It's Friday again. Woot woot! Today I join The Gypsy Mama to write for five minutes on her weekly prompt. No editing or rewriting allowed. Click on the link to her site if you want to try it, too. The prompt this week is "Loud".
Last night they were especially loud. I didn't want to have an evening home with them by myself. Not last night. Not our only weeknight with nothing on the schedule. But I gave in because I know guy-time is important. Because after all, I went to book club Monday night. And, I didn't think of it then, but I did just take a five-day trip and leave them at home . . . So I didn't complain. After all, mountain biking is his favorite thing to do.
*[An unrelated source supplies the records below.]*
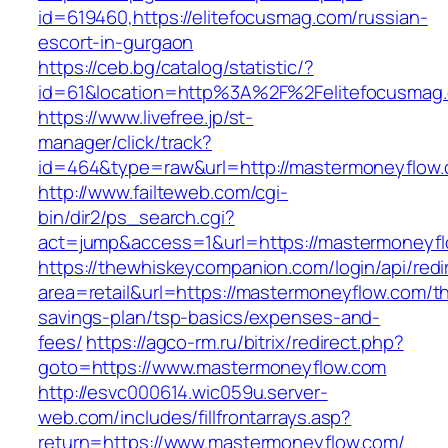
id=619460,https://elitefocusmag.com/russian-
escort-in-gurgaon
https://ceb.bg/catalog/statistic/?
id=61&location=http%3A%2F%2Felitefocusmag
https://www.livefree.jp/st-
manager/click/track?
id=464&type=raw&url=http://mastermoneyflow
http://www.failteweb.com/cgi-
bin/dir2/ps_search.cgi?
act=jump&access=1&url=https://mastermoneyf
https://thewhiskeycompanion.com/login/api/red
area=retail&url=https://mastermoneyflow.com/thr
savings-plan/tsp-basics/expenses-and-
fees/
https://agco-rm.ru/bitrix/redirect.php?
goto=https://www.mastermoneyflow.com
http://esvc000614.wic059u.server-
web.com/includes/fillfrontarrays.asp?
return=https://www.mastermoneyflow.com/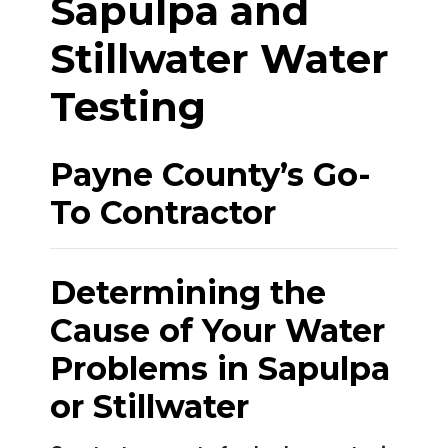
Sapulpa and
Stillwater Water
Testing
Payne County’s Go-
To Contractor
Determining the
Cause of Your Water
Problems in Sapulpa
or Stillwater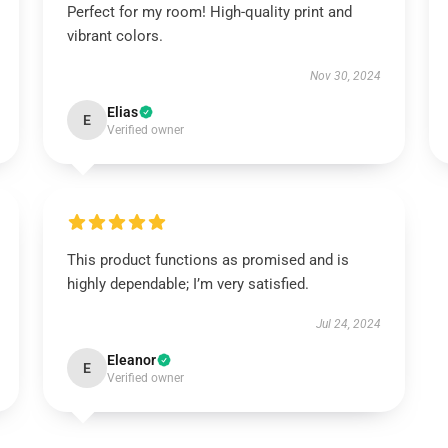
Perfect for my room! High-quality print and
vibrant colors.
Nov 30, 2024
Elias
E
Verified owner
This product functions as promised and is
highly dependable; I’m very satisfied.
Jul 24, 2024
Eleanor
E
Verified owner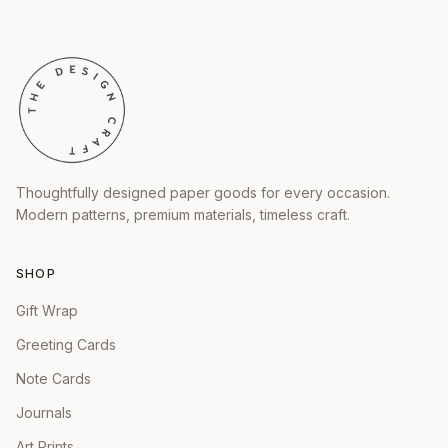
Thoughtfully designed paper goods for every occasion.
Modern patterns, premium materials, timeless craft.
SHOP
Gift Wrap
Greeting Cards
Note Cards
Journals
Art Prints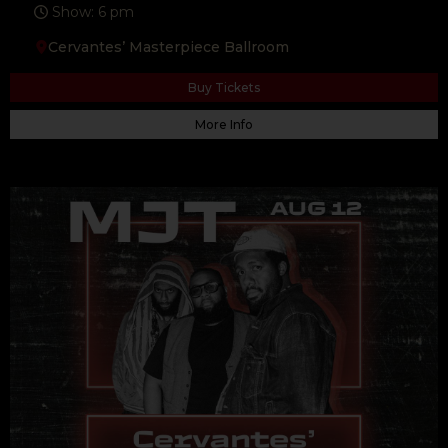
Show: 6 pm
Cervantes’ Masterpiece Ballroom
Buy Tickets
More Info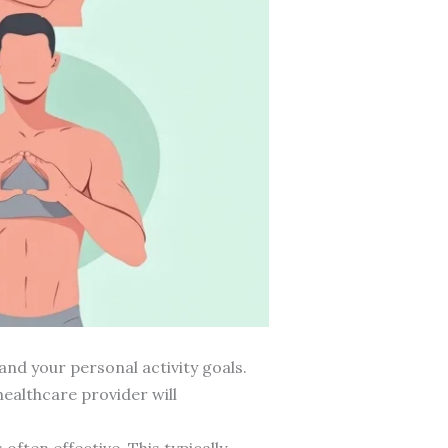
and your personal activity goals.
healthcare provider will
ften effective. This typically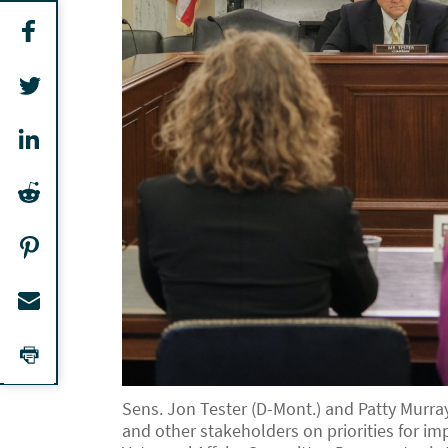
Sens. Jon Tester (D-Mont.) and Patty Murr
and other stakeholders on priorities for i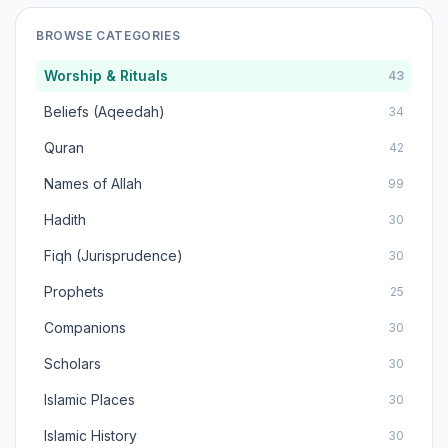
BROWSE CATEGORIES
Worship & Rituals
43
Beliefs (Aqeedah)
34
Quran
42
Names of Allah
99
Hadith
30
Fiqh (Jurisprudence)
30
Prophets
25
Companions
30
Scholars
30
Islamic Places
30
Islamic History
30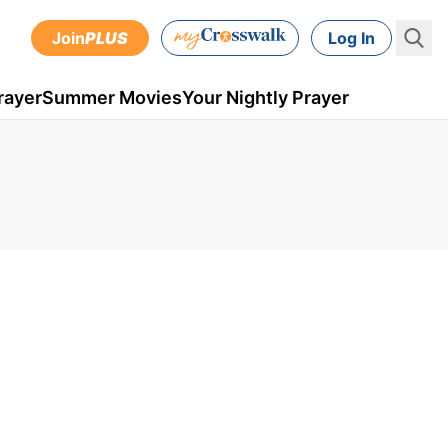
Join
PLUS
Log In
rayer
Summer Movies
Your Nightly Prayer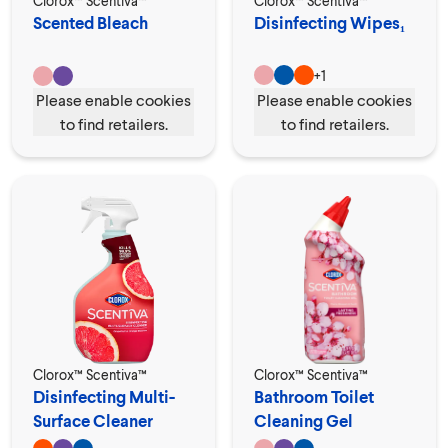
Clorox™ Scentiva™
Clorox™ Scentiva™
Scented Bleach
Disinfecting Wipes₁
+
1
Please enable cookies
Please enable cookies
to find retailers.
to find retailers.
Clorox™ Scentiva™
Clorox™ Scentiva™
Disinfecting Multi-
Bathroom Toilet
Surface Cleaner
Cleaning Gel
Spray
But more than once I had to stop and pray for patience. I had to hold myself back and take deep breaths. Once in a while, the crying over nothing gets to me. And I wonder why during this unusually warm and beautiful March we all have to catch colds and be miserable. But as I snuggled them into bed later I knew it was just that. Crankiness because they don't feel their best. They were hungry and dinner wasn't ready yet. And somehow their brains can't yet make the connection that crying for it and begging to be held actually makes it take longer to appear. We had sweet moments as I tucked them in. And I got the message. Loud and clear.
What message, you ask? Sorry. I only had five minutes. I didn't come up with this phrase, but somewhere recently I heard, "I'm not an inconvenience to be managed. I'm a child to be raised." Something like that anyway. I keep reminding myself of that saying when I'm feeling cranky about how "loud" this life can be. Happy Friday everybody!